Benton Resources Corp. ("Benton") (the "Company") (TSX VENTURE:BTC) announces
today that the Board of Directors has temporarily delayed the date for its
special meeting (the "Meeting") of shareholders to consider the spin-out
transaction (the "Transaction") previously announced on March 29, 2011. The
Company continues to work with legal and tax counsel to complete the required
filings and is responding to regulatory and Canada Revenue Agency feedback
concerning its submissions. Management would like to assure shareholders that it
remains committed to completing the Transaction as previously announced, and
that they are working diligently to obtain all required approvals in order to
complete the transaction in due course. The Company will shortly publish new
record and meeting dates for the Meeting.


Pursuant to a plan of arrangement (the "Arrangement") and subject to obtaining
the requisite shareholder, court, and regulatory approvals, Benton intends to
spin-off all of its assets, other than its approximate 57,866,754 million shares
of Coro Mining Corp. ("Coro") (TSX:COP), sufficient working capital to maintain
operations and such other assets as may be required to maintain operations or
are required by the TSX Venture Exchange to a new company (referred to as
"Newco" for the purposes of this release). Newco will hold all of the
exploration assets, remaining cash and equity positions other than Coro. On the
effective date of the Arrangement (the "Effective Date"), shareholders of Benton
will receive one new common share of Benton and one new common share of Newco
for each share of Benton that they held prior to the Effective Date. Following
the Effective Date, both the common shares of Benton and Newco are expected on
trade on the TSX Venture Exchange ("TSX-V"), subject to Benton complying with
the continued listing requirements of the TSX-V and Newco meeting the original
listing requirements of the TSX-V, receiving approval of the TSX-V and meeting
all conditions of listing imposed by the TSX-V. There is no assurance as to if
and when the common shares of Newco will be listed for trading on the TSX-V. The
Arrangement must be approved by no less than 66 2/3% of Benton's shareholders.

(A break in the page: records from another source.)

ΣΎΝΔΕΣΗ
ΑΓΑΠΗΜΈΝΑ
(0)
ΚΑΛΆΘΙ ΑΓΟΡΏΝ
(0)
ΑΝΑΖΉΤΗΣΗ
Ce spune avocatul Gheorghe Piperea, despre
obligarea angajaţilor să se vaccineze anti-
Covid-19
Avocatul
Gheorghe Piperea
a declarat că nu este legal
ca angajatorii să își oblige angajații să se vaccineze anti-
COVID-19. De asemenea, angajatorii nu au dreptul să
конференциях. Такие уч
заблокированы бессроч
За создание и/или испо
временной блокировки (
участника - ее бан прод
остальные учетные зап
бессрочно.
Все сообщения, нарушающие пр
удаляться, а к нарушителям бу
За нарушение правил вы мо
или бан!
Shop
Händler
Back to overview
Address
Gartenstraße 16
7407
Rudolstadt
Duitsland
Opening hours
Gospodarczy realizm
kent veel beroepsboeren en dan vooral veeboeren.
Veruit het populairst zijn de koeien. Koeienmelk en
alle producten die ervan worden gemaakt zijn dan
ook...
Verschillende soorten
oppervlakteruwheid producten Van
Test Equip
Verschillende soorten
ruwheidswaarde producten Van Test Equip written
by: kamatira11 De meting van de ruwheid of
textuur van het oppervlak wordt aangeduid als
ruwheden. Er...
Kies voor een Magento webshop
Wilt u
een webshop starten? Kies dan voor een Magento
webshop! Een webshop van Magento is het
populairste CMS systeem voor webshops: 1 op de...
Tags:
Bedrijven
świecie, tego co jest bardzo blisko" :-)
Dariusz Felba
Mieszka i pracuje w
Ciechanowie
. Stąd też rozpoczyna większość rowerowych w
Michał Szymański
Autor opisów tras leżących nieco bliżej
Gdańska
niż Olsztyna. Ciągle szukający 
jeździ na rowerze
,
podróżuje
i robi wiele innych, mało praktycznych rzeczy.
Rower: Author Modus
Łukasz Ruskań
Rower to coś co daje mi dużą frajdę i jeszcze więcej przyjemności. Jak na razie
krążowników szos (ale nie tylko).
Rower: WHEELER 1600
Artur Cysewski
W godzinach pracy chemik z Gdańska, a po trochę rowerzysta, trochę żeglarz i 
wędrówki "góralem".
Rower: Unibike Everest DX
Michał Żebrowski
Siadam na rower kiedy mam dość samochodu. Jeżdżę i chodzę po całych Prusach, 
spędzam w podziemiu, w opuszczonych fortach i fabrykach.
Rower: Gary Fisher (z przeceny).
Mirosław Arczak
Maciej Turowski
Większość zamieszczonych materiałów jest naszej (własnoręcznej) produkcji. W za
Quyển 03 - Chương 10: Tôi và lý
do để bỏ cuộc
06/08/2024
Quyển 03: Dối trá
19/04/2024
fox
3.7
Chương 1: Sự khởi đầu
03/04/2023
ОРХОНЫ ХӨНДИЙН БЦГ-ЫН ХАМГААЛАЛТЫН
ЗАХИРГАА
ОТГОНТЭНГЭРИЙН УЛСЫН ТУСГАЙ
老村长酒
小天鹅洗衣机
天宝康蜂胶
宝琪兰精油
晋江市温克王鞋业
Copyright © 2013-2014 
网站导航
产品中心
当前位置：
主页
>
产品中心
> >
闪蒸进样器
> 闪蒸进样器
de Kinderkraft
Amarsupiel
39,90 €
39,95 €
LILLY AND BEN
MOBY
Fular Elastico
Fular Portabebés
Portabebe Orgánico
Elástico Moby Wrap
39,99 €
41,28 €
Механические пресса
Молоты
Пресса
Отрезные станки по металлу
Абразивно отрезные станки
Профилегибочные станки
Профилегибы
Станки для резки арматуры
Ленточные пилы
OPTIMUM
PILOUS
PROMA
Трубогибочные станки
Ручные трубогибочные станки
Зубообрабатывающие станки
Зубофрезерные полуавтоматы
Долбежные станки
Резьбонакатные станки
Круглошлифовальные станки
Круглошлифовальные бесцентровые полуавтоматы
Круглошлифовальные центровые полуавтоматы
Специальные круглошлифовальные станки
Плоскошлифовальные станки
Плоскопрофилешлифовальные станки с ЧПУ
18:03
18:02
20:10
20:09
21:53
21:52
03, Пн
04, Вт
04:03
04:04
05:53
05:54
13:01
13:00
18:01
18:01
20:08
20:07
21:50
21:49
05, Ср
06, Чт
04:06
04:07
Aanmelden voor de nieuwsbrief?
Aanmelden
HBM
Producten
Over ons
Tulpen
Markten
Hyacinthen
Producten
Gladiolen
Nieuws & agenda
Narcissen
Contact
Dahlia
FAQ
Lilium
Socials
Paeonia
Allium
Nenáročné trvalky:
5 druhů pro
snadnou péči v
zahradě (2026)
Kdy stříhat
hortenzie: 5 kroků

The completion of the Arrangement is subject to, among other things: shareholder
and court approval and other necessary regulatory approvals, including TSX-V
acceptance of the Arrangement and conditional listing approval of the Newco
common shares on the TSX-V, and receipt by Benton of an advance tax ruling from
the Canada Revenue Agency confirming that the Arrangement can be finalized on a
tax neutral basis for Benton and its shareholders. There is no assurance that
the TSX-V will provide conditional listing approval for the common shares of
Newco or that the Canada Revenue Agency will provide a favourable advance tax
ruling. A complete description of the Transaction will be contained in the
management information circular to be sent to Benton's shareholders in advance
of the Meeting.


About Benton

Benton is a Canadian based junior with multiple joint ventures and a diversified
property portfolio in Gold, Nickel, Copper, and Platinum group elements. The
Company currently has approximately $10.9 million in cash, owns approximately
57.9 million shares in Coro Mining Corp. (TSX:COP), holds approximately 348,000
shares of Stillwater Mining Company (NYSE:SWC), holds 782,500 shares in Marathon
Gold Corp. (TSX:MOZ), holds 1.6 million shares in Puget Ventures (TSX
VENTURE:PVS), holds 6.5 million shares of Mineral Mountain Resources Ltd. (TSX
VENTURE:MMV), and holds 815,000 shares of Bell Copper Corporation (TSX
VENTURE:BCU) holds 1.2 million shares of Trillium North Minerals (TSX
VENTURE:TNM), holds 1.5 million shares of Golden Dory Resources (TSX
VENTURE:GDR) and 3.0 million shares Parkside Resources (currently private)
Benton is currently in the process of spinning out the majority of its assets by
a plan of arrangement into a new listed company in order to separate its
approximate 42% investment in Coro Mining from its cash, equities and
exploration assets. Benton shareholders will receive a pro-rata interest in this
new company on a one-for-one share basis and pursuant to regulatory approval.


On behalf of the Board of Directors of Benton Resources Corp.,

Stephen Stares, President 

Forward-looking statements in this release are made pursuant to the safe harbor
provisions of the Private Securities Litigation Reform act of 1995. Investors
are cautioned that such forward-looking statements involve risks and
uncertainties.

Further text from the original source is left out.